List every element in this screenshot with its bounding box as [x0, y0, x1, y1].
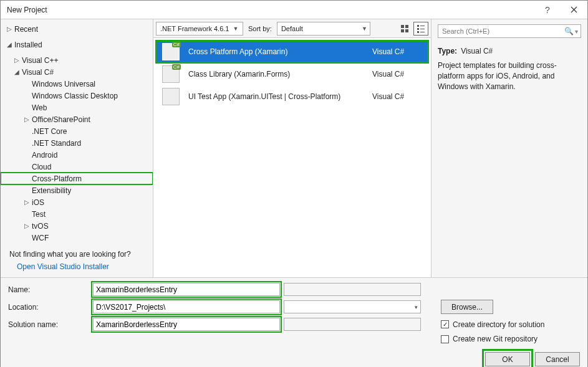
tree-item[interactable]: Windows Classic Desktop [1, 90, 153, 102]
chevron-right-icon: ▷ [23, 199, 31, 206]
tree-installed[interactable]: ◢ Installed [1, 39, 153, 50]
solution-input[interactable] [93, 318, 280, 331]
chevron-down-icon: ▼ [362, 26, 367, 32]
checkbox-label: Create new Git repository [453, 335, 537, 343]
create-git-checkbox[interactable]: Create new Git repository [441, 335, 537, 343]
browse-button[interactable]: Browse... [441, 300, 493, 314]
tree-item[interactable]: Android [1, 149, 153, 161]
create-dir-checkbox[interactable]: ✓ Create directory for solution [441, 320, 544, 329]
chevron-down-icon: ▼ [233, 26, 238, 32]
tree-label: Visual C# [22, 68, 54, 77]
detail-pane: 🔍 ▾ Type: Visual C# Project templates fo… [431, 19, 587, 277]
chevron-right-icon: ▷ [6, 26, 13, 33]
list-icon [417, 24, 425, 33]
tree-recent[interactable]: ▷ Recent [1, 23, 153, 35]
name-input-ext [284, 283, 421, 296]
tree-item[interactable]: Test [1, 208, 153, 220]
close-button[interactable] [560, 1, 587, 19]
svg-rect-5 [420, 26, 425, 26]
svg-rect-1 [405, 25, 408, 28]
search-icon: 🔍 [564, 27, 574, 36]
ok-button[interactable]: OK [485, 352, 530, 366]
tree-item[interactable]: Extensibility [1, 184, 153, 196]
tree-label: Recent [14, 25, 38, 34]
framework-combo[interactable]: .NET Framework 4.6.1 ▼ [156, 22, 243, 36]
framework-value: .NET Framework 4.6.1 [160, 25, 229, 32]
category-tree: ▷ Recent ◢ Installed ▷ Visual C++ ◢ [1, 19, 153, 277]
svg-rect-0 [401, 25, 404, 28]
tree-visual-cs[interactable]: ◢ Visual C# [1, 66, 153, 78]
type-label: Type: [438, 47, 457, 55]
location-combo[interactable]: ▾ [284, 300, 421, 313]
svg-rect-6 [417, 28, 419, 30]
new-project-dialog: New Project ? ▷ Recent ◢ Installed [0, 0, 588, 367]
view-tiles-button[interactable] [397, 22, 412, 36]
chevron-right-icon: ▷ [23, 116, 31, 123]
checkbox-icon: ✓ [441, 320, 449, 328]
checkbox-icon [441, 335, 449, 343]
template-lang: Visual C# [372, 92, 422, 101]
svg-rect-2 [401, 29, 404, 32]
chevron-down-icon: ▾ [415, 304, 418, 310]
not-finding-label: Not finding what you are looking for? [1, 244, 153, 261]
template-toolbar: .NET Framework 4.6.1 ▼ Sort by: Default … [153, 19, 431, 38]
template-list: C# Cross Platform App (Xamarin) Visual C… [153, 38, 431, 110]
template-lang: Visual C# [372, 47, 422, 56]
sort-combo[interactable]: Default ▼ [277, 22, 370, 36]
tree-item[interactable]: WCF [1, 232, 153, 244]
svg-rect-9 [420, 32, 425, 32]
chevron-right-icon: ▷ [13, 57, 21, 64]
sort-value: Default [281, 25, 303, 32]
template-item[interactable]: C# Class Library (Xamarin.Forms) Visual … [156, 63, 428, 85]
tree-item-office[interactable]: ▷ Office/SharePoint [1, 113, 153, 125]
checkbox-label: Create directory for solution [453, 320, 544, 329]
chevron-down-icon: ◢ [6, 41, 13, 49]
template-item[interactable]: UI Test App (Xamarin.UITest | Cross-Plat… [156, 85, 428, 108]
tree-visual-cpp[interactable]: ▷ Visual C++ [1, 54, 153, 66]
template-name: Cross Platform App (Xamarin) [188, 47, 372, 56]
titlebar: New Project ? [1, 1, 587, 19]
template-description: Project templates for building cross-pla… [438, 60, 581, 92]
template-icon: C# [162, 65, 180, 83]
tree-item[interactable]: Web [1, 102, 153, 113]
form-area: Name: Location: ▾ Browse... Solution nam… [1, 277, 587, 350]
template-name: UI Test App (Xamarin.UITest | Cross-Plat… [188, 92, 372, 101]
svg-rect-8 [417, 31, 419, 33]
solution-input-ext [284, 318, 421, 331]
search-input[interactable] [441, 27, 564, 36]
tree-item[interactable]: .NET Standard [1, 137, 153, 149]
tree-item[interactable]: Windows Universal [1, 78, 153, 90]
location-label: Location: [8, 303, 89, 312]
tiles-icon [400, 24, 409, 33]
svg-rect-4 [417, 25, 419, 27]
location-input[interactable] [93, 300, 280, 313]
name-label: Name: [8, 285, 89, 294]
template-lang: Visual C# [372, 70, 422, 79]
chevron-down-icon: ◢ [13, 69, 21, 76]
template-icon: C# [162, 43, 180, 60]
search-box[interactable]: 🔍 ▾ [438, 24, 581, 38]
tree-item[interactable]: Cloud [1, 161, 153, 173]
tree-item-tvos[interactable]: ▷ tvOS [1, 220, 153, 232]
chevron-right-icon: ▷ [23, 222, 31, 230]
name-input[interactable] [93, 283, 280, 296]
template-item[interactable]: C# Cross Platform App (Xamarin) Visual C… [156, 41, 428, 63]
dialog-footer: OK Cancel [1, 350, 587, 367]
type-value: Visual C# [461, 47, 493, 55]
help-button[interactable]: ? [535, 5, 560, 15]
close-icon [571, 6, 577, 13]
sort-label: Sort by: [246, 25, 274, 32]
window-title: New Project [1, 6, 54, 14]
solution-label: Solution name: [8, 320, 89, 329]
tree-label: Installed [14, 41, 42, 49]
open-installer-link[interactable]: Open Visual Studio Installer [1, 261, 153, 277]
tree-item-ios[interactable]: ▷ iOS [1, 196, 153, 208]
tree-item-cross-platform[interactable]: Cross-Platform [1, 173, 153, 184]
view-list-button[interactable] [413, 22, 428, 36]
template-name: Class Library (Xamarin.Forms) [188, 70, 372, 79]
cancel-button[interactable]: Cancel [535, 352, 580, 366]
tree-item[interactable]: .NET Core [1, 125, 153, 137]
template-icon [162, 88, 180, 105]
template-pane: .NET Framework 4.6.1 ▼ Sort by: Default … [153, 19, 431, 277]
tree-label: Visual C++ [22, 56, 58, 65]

* [What to do]
Filter the material above down to the lines that hold the word "Windows".

* [Solution]
tree-item[interactable]: Windows Classic Desktop [1, 90, 153, 102]
tree-item[interactable]: Windows Universal [1, 78, 153, 90]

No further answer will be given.